Die Michelstädterin Rosemarie Dingeldey hat ein Buch über ihre psychische Erkrankung geschrieben, das 2014 in zweiter Auflage ausgeliefert wurde. Am 8. September stellt sie es im Fernsehen vor.

MICHELSTADT. Die Autorin Rosemarie Dingeldey beschreibt als Betroffene in ihrem Buch „Es war, als würde ich fallen.“ Leben mit einer psychischen Erkrankung, wie die Psychose mit 17 erstmalig von ihr Besitz ergriffen hat und wie sie deswegen zeitweilig auch in die Psychiatrie kam. Nach und nach hat sie präventive Strategien entwickelt und damit der Erkrankung in den vergangenen über 25 Jahren keine Chance gegeben. Sie schützt sich vor der Reizüberflutung der Umwelt und lebt innerhalb ihrer Belastbarkeitsgrenzen und ist dankbar für die Unterstützung aus ihrem familiären Umfeld. Dabei hilft ihr auch der Glaube an Gott. Mit ihrem Buch und Autorenlesungen will Rosemarie Dingeldey anderen betroffenen Menschen und ihren Angehörigen Mut machen, ihre Krankheit anzunehmen und kompetente Hilfe zu suchen. Außerdem möchte sie für mehr Verständnis für Menschen mit psychischen Leiden werben.

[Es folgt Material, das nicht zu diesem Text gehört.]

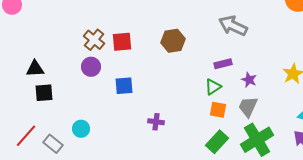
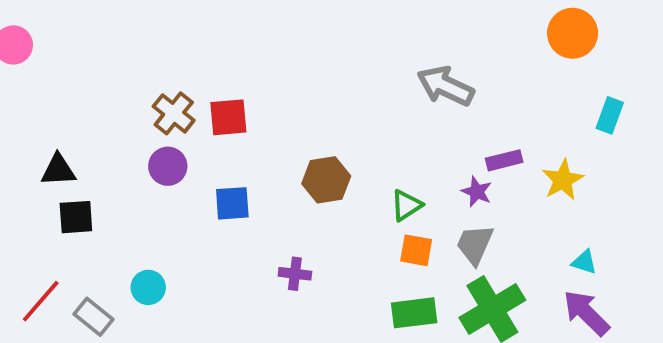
brown hexagon: (173, 41) -> (326, 180), moved
purple rectangle: (223, 64) -> (504, 160), moved
green rectangle: (217, 142) -> (414, 313), turned 40

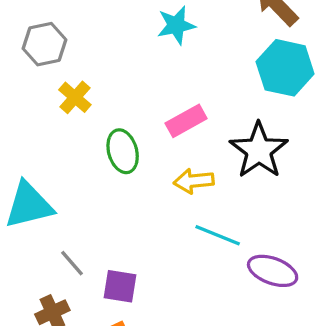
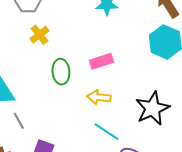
black star: (259, 150) -> (152, 108), moved
gray line: (72, 263) -> (19, 121), moved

Sie hat ein halbstündiges Fernseh-Interview gegeben, das am Freitag (8. September 2017) um 15.30 Uhr auf dem Sender Bibel TV erneut zu sehen sein wird. Auch im Internet lässt sich der Beitrag unter http://www.cross.tv/118636 in einer Mediathek abrufen. Eine einstündige Radiosendung findet man unter www.erf.de/radio/erf-plus/sendungen/glaube-erlebt-gelebt/es-war-als-wuerde-ich-fallen/8310-3 in der Mediathek des Evangeliumsrundfunks von ERF-Medien.